(DATA TO PROCESS Opens)

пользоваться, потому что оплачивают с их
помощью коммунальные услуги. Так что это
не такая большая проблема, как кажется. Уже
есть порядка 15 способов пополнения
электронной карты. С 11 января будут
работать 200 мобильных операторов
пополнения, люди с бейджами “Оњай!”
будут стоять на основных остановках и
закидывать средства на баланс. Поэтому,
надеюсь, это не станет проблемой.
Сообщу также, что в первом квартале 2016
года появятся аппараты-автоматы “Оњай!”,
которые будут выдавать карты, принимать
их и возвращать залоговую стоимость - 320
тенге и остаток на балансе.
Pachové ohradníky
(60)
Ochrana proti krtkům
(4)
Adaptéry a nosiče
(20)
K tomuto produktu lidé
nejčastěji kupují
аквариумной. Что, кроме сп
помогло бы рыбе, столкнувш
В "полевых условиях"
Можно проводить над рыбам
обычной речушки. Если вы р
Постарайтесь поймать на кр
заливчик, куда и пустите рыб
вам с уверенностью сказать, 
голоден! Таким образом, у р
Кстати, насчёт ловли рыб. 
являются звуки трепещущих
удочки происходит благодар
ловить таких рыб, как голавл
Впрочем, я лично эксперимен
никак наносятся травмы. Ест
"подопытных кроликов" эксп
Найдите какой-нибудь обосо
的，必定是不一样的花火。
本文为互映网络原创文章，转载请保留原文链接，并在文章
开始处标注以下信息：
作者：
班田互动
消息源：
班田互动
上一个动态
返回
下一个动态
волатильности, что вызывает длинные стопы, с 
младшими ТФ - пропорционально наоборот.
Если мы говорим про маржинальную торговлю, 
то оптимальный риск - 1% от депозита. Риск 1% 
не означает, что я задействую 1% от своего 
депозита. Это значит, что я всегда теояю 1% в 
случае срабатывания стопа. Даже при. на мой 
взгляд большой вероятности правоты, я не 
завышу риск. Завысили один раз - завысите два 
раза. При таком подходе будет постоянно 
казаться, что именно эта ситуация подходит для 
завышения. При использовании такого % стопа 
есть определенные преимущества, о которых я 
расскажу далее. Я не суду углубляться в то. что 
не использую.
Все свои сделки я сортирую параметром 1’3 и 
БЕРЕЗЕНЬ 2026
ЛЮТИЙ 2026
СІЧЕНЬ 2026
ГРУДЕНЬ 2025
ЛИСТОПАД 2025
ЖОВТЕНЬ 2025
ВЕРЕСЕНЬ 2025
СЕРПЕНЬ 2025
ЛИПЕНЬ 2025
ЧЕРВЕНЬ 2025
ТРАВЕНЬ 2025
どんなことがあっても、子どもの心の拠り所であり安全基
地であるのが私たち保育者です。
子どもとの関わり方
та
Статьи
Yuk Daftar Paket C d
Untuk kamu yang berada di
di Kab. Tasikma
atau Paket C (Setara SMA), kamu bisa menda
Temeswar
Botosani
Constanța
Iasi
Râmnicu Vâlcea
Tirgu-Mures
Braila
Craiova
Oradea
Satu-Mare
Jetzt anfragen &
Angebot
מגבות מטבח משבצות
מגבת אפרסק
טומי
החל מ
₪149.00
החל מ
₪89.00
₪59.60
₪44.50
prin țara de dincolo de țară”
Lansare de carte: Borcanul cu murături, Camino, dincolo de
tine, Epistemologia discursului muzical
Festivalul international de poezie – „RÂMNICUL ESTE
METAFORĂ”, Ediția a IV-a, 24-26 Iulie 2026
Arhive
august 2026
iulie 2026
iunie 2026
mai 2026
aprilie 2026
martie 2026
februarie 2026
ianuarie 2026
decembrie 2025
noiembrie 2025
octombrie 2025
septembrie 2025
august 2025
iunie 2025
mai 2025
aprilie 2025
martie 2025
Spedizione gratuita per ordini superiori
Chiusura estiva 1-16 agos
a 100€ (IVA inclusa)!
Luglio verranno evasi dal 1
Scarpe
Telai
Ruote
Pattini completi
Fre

(DATA TO PROCESS Closes)

* [TASK TO CARRY OUT]
Lines above with "Оњай": state how many, nothing more.

* [RESPONSE BOX]
2